Gabe and I had our big night out last night. Dante will have his night out with me next week.
I don't know how often we'll do this, but I think at least once every couple of months - and if we're able, maybe once every month, especially based on how much fun Gabe and I had last night.
We went out to dinner at one of his favorite local restaurants, and then went bowling. He was so cute. He was sooooo excited, from the moment we left the house. He didn't stop talking the entire time we were out, and many times during the night, he hugged me and told me that I was the best mom ever. The only real problem with all of this is that, when we got home around 8:30, he was so excited and wound up that he stayed up for hours. When I went upstairs to get Carmine in the morning, Gabe's bed was full of Legos and paper and markers, and stories that he had been writing. I have no idea how late he was up, but his little brain was clearly in overdrive!
Anyway, it was just so apparent that he was thrilled to be out with just me. No Dante. No Carmine. No Daddy. Nothing taking my attention from him. And now that we've done this once, I can see how important it is that we make time for outings like this, regardless of how busy our schedules are.
Gabe has made a lot of progress in school this year, behaviorally, and they're doing an amazing job managing the problems that had crept up as a result of his ADHD. And we've been working really hard at home to replicate that success, and we've definitely seen improvements at home, too.
The biggest change for me, though, has been with my attitude and my outlook. I used to feel like everything with Gabe was a challenge or a struggle. I know parenting isn't easy, but with Gabe, it always felt like it was a lot tougher than it should be.
But I don't see it that way anymore. The ADHD does add a different level of challenge to parenting him, and requires different tactics and techniques. But if you can figure out the right ways to approach a situation, and you're prepared for the things that can (and usually will) go wrong, it's so much easier to remain calm and collected.
Having that approach has changed everything for me, and it's definitely changed the relationship that Gabe and I have. I've always loved him to pieces, and there was never anything really 'wrong' with the way we related to one another, but in some way, for a long time, I felt like there was a black cloud hanging over us. It was almost like some annoying background noise that just wouldn't go away - that sense that it was always a struggle, and always would be. It frustrated me, and exhausted me, and made it hard for me to focus on what a great, awesome, sweet little boy he is.
And, intuitive kid that he is, I know that he picked up on that vibe, and I won't go so far as to say that it damaged our relationship, but it did have an affect on it. But fortunately, that cloud is gone, and I don't feel like its affects were lasting.
So having some special one-on-one time with Gabe last night seemed extra special. We didn't talk about anything momentous, but it was so great to hear him talk - and to really hear him, instead of trying desperately to hear him talking above the sounds of a baby crying or a 5-year-old yelling. We just chatted and enjoyed each other's company - and had a few giggles when I made some typing errors putting our names into the bowling scorer, and his name ended up as GXAE, and mine ended up as OMMY. He called me "Ommy" all night : )

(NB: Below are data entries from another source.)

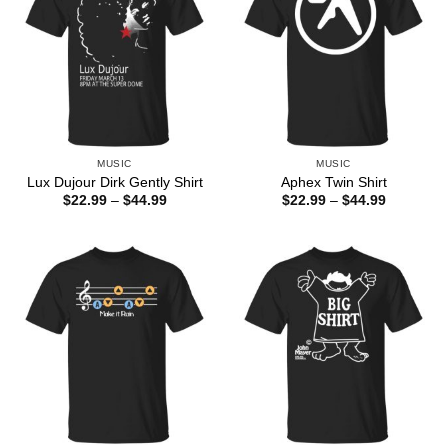
MUSIC
MUSIC
Lux Dujour Dirk Gently Shirt
Aphex Twin Shirt
Price
Price
$
22.99
–
$
44.99
$
22.99
–
$
44.99
range:
range:
$22.99
$22.99
through
through
$44.99
$44.99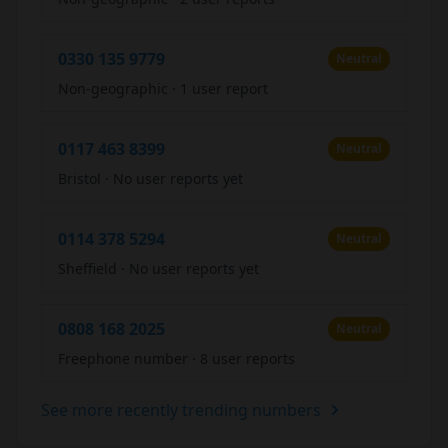
0330 135 9779
Neutral
Non-geographic
·
1 user report
0117 463 8399
Neutral
Bristol
·
No user reports yet
0114 378 5294
Neutral
Sheffield
·
No user reports yet
0808 168 2025
Neutral
Freephone number
·
8 user reports
See more recently trending numbers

Definitely a fun time, and I'm looking forward to taking Dante out next week.
And since Carmine is completely done nursing at night now, it's a lot easier for me to do stuff like this with Gabe and Dante. Which, I suppose, is a good thing, and although it still makes me a little upset, I'm feeling a little less sad about it than I was earlier this week.
What's got me feeling melancholy, though, is how much he's acting like a big boy now, in so many other ways.

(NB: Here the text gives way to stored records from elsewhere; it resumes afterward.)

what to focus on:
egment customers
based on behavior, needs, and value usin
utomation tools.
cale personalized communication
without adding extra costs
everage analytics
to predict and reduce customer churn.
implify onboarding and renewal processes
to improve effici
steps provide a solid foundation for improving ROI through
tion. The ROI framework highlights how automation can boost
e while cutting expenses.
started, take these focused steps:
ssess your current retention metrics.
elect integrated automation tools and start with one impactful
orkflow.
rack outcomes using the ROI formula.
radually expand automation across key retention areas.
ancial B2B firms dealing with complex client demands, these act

When we go to the gym, he insists on walking in, and he likes to carry his little snack bag. He's so ridiculously adorable walking down the hallway carrying his little bag. He stops and waves to people, and goes marching right into the childcare room and goes over to his favorite friend - one of the women who works there - and reaches to be picked up so he can give her a hug.
He's super snuggly and huggy, just like Gabe was (and still is). And as he gets older, we see more and more of Gabe in him - both his appearance, and his personality. He has a lot of the same mannerisms and facial expressions that Gabe had - I almost do a double-take sometimes, they look so much alike - right down to the little curls at the back of Carmine's neck, that are identical to how Gabe's hair looked at this age.
Carmine also walks with us out to the bus stop every morning and every afternoon, and he gets so excited when he sees the bus pull up. He waves his arms and yells and smiles : )
It's so cute, and so fun, to see him starting to really figure out his world and beginning to understand how things work - but so bittersweet, too.
You did it again...touched my heart so much...so many of your thoughts and feelings were in mind when you children were young, but I was unable to put them to words...guess this is why I look forward to your blogs...love you !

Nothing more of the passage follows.